Comme jeunes vous avez des rêves et toutes les opportunités sont bonnes à saisir. Le foyer est une de ces opportunités. Landry N’Nang Ekomie

Au début du siècle dernier, les sciences européennes étaient fortement marquées par l’attitude positiviste. Pour mieux appréhender leurs objets d’étude, les scientifiques les posaient devant eux. Cela en faisait des objets transcendants, c’est-à-dire extérieurs et distants de la personne qui en faisait l’étude. Une question cruciale se posait alors. Comment le scientifique pouvait-il avoir accès au sens de ce qu’il étudiait s’il n’y avait pas prise mutuelle entre lui et son objet d’étude, si ce dernier continuait à maintenir un écart entre lui et l’objet dans le sens de Gegenstand ? (ce qui est posé devant nous). Pour résoudre ce problème du sens des choses pour nous, un penseur allemand de cette période proposa qu’il fallait « revenir aux choses elles-mêmes » en laissant ces dernières nous livrer leur sens. Pour ce faire il fallait donc ne plus les tenir à distance mais en être proche. C’est, me semble-t-il, ce problème de la proximité que l’évangile de ce dimanche nous invite à méditer. J’ajouterais à ce mot un deuxième, celui de la gloire.

Les deux fils de Zébédée « s’approchèrent » de Jésus. Ils enjoignirent à Jésus d’exécuter leur demande : siéger l’un à sa gauche et l’autre à sa droite dans sa gloire. C’est une approche éminemment politique du ministère de Jésus. Il y a là un premier sens de la proximité qui se dégage. On peut la qualifier d’une proximité qui ne rapproche pas mais qui éloigne. Quel sens donnons-nous à notre désir de proximité avec Dieu ? avec les spiritains au sein du foyer d’étudiants dans lequel je vis ? Ce désir laisse-t-il un espace à la liberté ? Manifestement Jacques et Jean ne laissent pas cette possibilité à Jésus. Il faut que Jésus réponde comme ils le pensent à leur demande. Il s’approche de Jésus car ce dernier est une opportunité pour atteindre leur objectif : avoir la gloire. Comme jeunes vous avez des rêves et toutes les opportunités sont bonnes à saisir. Le foyer est une de ces opportunités car il offre un cadre idéal pour les études et cela peut en conséquence fausser le sens de la proximité qu’occasionne la vie au foyer entre vous et les spiritains.

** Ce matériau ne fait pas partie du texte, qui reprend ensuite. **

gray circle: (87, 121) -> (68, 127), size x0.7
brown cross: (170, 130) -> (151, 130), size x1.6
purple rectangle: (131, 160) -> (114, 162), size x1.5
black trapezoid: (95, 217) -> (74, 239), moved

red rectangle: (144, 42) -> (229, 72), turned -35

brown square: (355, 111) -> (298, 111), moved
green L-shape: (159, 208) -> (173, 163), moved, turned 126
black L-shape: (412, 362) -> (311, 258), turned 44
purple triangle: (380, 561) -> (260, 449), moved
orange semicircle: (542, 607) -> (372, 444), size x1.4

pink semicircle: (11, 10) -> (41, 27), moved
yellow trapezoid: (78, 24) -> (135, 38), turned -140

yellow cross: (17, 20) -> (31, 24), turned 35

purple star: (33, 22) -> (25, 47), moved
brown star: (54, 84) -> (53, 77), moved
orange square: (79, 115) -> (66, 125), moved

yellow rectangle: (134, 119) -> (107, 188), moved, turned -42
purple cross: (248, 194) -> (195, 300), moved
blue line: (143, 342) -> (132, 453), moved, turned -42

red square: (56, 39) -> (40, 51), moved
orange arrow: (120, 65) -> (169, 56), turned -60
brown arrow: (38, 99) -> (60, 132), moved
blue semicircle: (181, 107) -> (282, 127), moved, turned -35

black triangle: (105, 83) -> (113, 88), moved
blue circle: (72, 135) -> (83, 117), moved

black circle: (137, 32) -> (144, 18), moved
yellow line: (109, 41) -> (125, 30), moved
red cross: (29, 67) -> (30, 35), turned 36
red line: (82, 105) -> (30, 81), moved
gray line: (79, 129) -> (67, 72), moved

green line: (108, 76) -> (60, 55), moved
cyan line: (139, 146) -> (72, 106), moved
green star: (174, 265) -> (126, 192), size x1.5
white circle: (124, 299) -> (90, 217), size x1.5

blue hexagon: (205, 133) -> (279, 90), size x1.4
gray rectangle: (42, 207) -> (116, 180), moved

Le sens de la proximité que l’évangile nous suggère est au contraire celui d’une connaissance mutuelle. Or, connaitre signifie naitre avec. C’est venir à l’existence ensemble. Dit autrement c’est se réaliser ensemble. Le désir de proximité exprimé par Jacques et Jean ne se fonde pas sur une volonté d’existence (avoir le même sens des choses) partagée en ne violant pas la liberté de Jésus. Ces deux frères sont au quotidien avec Jésus sans pourtant en être proche. Car lorsqu’un groupe humain (une communauté, un foyer) se construit sur des ambitions personnelles, un tel désir, au lieu de rapprocher, occasionne plutôt la distanciation. La vie fraternelle n’est plus possible car le poids du projet personnel est si lourd qu’il m’immobilise et m’empêche de marcher vers les autres.

Mais Jean et Jacques oublient que la gloire qu’ils recherchent ne consiste pas en des honneurs qui immobilisent. La gloire, de son étymologie grecque, signifie « poids ». C’est cette profondeur de vie qui nous rend lourd de convictions afin que nos vie aient une consistance évangélique : nous mettre sur le chemin de la rencontre fraternelle en ne recherchant que ce qui laisse Dieu au premier rang et humanise nos relations les uns avec les autres. Saint Irénée nous a d’ailleurs enseignés que la gloire de Dieu c’est l’homme debout, vivant. Elle ne peut consister en un fantasme de grandeur qui nous éloigne des autres. Elle n’est pas une volonté à être sous le feu des projecteurs. Le projecteur, comme la gloire des hommes, produit une lumière tellement forte qu’elle peut éblouir et devenir aveuglante.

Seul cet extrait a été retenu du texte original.